== AVAILABLE DATA
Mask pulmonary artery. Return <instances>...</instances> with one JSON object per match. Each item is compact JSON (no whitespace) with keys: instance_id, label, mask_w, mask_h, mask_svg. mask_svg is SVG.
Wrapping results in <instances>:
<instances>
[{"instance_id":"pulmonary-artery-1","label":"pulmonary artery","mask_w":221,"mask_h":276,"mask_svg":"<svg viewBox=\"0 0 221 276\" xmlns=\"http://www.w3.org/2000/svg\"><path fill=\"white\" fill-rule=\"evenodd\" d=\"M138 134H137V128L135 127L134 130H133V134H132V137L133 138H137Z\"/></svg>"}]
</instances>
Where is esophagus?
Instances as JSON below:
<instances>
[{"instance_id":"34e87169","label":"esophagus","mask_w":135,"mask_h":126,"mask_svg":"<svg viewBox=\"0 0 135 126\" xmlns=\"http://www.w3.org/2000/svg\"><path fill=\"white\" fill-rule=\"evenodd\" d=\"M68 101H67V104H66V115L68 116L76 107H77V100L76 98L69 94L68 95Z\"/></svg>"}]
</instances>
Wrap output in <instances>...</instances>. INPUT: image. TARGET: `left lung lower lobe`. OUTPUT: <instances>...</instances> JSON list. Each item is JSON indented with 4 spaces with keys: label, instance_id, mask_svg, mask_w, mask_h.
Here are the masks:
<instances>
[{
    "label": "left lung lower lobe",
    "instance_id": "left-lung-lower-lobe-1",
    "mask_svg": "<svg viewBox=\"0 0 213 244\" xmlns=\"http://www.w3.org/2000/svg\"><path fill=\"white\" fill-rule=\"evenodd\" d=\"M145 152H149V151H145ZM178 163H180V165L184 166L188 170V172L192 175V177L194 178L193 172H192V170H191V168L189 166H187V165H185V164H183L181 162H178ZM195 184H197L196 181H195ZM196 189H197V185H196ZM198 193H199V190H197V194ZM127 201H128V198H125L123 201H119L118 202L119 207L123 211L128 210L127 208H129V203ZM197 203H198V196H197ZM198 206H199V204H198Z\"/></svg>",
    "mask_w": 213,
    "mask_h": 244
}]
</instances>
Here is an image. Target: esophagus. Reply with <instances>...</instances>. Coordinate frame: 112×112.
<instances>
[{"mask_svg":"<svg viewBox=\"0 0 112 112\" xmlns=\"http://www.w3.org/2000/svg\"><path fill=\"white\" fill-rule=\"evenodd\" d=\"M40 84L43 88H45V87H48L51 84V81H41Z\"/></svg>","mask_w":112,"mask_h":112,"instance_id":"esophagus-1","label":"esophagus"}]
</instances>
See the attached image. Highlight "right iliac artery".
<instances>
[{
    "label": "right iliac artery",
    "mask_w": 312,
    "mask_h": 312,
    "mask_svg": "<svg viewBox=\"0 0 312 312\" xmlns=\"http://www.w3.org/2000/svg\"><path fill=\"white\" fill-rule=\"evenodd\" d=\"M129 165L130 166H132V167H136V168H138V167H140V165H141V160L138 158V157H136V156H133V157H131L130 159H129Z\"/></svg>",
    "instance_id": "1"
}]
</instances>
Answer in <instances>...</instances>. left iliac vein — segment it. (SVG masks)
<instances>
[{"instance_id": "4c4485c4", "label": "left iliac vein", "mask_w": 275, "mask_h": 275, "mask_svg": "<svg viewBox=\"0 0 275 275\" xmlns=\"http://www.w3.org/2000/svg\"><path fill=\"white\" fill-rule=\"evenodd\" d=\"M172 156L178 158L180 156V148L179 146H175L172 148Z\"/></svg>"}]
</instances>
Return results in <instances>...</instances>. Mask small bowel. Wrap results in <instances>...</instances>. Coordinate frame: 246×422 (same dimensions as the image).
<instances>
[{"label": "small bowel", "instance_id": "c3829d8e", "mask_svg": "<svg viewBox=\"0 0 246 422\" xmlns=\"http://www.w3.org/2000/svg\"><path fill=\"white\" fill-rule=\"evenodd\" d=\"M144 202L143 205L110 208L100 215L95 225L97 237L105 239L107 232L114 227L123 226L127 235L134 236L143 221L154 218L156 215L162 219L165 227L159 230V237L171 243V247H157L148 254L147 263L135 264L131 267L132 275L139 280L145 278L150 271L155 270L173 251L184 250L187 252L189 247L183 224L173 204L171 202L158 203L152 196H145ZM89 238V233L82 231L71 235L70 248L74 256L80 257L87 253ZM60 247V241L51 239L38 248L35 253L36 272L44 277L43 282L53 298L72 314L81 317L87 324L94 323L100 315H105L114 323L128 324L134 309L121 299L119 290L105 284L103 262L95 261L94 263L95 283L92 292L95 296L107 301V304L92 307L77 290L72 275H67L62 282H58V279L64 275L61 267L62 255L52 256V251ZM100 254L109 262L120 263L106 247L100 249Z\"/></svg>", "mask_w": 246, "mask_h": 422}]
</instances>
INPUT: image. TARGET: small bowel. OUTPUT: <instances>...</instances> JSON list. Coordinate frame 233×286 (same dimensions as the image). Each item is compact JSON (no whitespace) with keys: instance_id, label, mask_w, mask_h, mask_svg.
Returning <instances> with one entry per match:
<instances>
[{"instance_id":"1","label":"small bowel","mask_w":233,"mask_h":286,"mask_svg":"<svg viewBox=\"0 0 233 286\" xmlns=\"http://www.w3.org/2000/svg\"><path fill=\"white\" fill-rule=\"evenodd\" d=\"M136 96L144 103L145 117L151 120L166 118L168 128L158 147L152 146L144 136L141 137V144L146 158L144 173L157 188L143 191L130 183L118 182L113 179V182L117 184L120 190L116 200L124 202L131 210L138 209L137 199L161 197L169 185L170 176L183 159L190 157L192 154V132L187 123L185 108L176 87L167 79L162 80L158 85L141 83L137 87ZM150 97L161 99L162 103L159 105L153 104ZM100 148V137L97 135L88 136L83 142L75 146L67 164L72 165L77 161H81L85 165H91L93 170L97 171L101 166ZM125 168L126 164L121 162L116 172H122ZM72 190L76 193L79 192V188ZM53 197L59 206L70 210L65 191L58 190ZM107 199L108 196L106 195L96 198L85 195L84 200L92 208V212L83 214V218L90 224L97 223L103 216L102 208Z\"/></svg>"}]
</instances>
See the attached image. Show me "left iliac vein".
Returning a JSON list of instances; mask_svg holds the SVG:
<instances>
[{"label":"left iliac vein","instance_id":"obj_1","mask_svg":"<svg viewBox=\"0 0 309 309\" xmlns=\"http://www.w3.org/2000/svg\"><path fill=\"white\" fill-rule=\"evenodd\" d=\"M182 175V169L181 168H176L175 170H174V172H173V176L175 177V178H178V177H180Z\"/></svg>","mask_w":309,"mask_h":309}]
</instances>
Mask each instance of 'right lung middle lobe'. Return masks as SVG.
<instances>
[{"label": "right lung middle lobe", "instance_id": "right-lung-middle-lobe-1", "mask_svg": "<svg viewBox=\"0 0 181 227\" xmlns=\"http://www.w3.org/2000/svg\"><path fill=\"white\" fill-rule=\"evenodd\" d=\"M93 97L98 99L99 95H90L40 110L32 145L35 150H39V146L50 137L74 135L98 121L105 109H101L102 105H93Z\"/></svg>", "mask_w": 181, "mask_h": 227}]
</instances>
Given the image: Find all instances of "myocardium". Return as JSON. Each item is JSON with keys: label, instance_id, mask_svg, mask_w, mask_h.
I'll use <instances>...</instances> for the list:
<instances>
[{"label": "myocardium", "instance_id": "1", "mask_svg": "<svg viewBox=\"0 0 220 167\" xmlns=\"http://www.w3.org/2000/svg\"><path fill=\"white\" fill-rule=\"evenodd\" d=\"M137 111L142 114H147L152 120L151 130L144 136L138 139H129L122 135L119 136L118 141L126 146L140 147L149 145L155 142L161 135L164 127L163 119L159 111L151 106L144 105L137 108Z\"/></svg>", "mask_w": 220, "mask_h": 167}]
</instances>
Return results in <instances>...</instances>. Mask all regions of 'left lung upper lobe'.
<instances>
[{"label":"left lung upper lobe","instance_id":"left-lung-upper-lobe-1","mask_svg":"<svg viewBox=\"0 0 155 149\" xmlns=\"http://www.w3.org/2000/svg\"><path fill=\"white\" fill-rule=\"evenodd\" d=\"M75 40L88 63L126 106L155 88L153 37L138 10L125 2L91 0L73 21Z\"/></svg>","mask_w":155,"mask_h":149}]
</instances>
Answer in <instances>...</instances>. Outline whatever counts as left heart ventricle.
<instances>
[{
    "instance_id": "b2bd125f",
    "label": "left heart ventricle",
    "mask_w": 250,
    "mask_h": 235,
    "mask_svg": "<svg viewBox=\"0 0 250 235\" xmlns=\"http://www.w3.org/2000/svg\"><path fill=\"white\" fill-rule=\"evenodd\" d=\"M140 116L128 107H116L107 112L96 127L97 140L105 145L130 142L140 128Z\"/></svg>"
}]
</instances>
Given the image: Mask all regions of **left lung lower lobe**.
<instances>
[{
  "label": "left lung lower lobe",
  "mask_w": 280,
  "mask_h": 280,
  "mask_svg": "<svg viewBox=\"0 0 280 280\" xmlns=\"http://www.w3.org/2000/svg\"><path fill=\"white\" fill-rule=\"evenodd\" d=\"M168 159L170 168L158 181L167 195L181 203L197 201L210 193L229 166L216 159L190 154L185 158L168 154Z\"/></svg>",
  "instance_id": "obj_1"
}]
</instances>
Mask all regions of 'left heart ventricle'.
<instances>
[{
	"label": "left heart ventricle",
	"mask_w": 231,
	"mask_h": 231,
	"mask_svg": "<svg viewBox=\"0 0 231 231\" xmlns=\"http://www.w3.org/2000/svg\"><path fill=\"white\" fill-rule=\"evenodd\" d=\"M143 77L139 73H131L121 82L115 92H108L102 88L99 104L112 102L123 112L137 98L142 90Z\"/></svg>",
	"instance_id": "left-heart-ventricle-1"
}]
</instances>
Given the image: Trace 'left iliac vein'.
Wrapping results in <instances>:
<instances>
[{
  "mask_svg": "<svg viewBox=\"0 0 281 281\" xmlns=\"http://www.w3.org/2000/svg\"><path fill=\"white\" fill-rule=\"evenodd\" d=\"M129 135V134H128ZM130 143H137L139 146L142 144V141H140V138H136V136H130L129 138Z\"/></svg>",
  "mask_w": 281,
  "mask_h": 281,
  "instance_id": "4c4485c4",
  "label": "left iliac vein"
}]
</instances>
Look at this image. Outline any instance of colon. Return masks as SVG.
====
## PROBLEM DESCRIPTION
Output an exact copy of the lines from the one holding "Given the image: Trace 'left iliac vein'." to the last line of the data, inclusive, and nothing beyond that range.

## ANSWER SPACE
Given the image: Trace 'left iliac vein'.
Wrapping results in <instances>:
<instances>
[{
  "mask_svg": "<svg viewBox=\"0 0 281 281\" xmlns=\"http://www.w3.org/2000/svg\"><path fill=\"white\" fill-rule=\"evenodd\" d=\"M129 135V134H128ZM130 143H137L139 146L142 144V141H140V138H136V136H130L129 138Z\"/></svg>",
  "mask_w": 281,
  "mask_h": 281,
  "instance_id": "4c4485c4",
  "label": "left iliac vein"
}]
</instances>
Look at this image. Outline any instance of colon. Return masks as SVG.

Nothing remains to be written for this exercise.